Exact reproductions of all the entries, please, and no pictures.
───── DATA UNDER STUDY
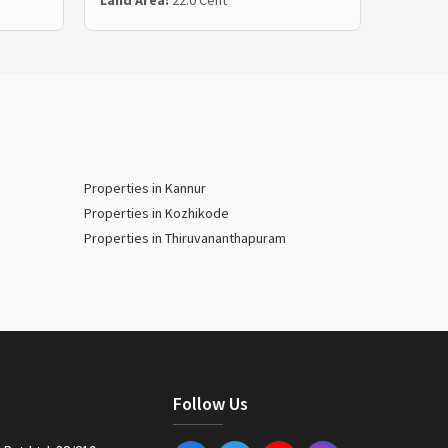
Land Area:
22.0 Cent
Land Ar
Properties in Kannur
Properties in Kozhikode
Properties in Thiruvananthapuram
Follow Us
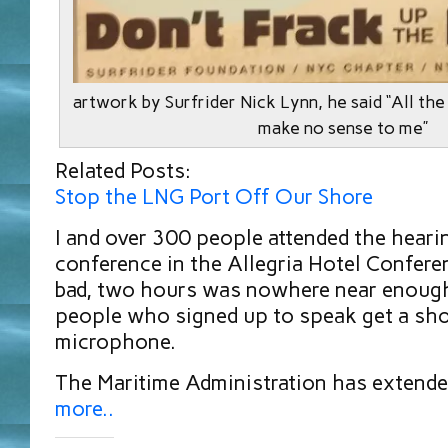
artwork by Surfrider Nick Lynn, he said “All the r
make no sense to me”
Related Posts:
Stop the LNG Port Off Our Shore
I and over 300 people attended the heari
conference in the Allegria Hotel Confere
bad, two hours was nowhere near enough
people who signed up to speak get a sho
microphone.
The Maritime Administration has exten
more..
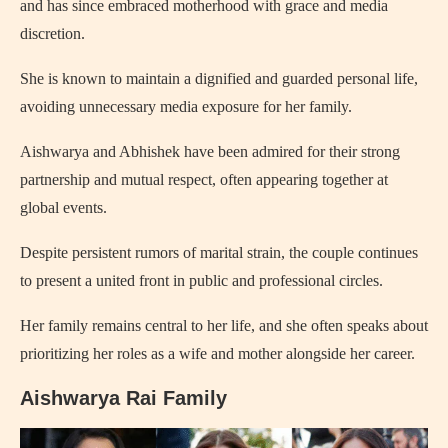
and has since embraced motherhood with grace and media
discretion.
She is known to maintain a dignified and guarded personal life,
avoiding unnecessary media exposure for her family.
Aishwarya and Abhishek have been admired for their strong
partnership and mutual respect, often appearing together at
global events.
Despite persistent rumors of marital strain, the couple continues
to present a united front in public and professional circles.
Her family remains central to her life, and she often speaks about
prioritizing her roles as a wife and mother alongside her career.
Aishwarya Rai Family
──────────
SOLUTION FOR THIS EXERCISE
Land Area:
22.0 Cent
Land Ar
Properties in Kannur
Properties in Kozhikode
Properties in Thiruvananthapuram
Follow Us
artwork by Surfrider Nick Lynn, he said “All the r
make no sense to me”
Related Posts:
Stop the LNG Port Off Our Shore
I and over 300 people attended the heari
conference in the Allegria Hotel Confere
bad, two hours was nowhere near enough
people who signed up to speak get a sho
microphone.
The Maritime Administration has exten
more..
and has since embraced motherhood with grace and media
discretion.
She is known to maintain a dignified and guarded personal life,
avoiding unnecessary media exposure for her family.
Aishwarya and Abhishek have been admired for their strong
partnership and mutual respect, often appearing together at
global events.
Despite persistent rumors of marital strain, the couple continues
to present a united front in public and professional circles.
Her family remains central to her life, and she often speaks about
prioritizing her roles as a wife and mother alongside her career.
Aishwarya Rai Family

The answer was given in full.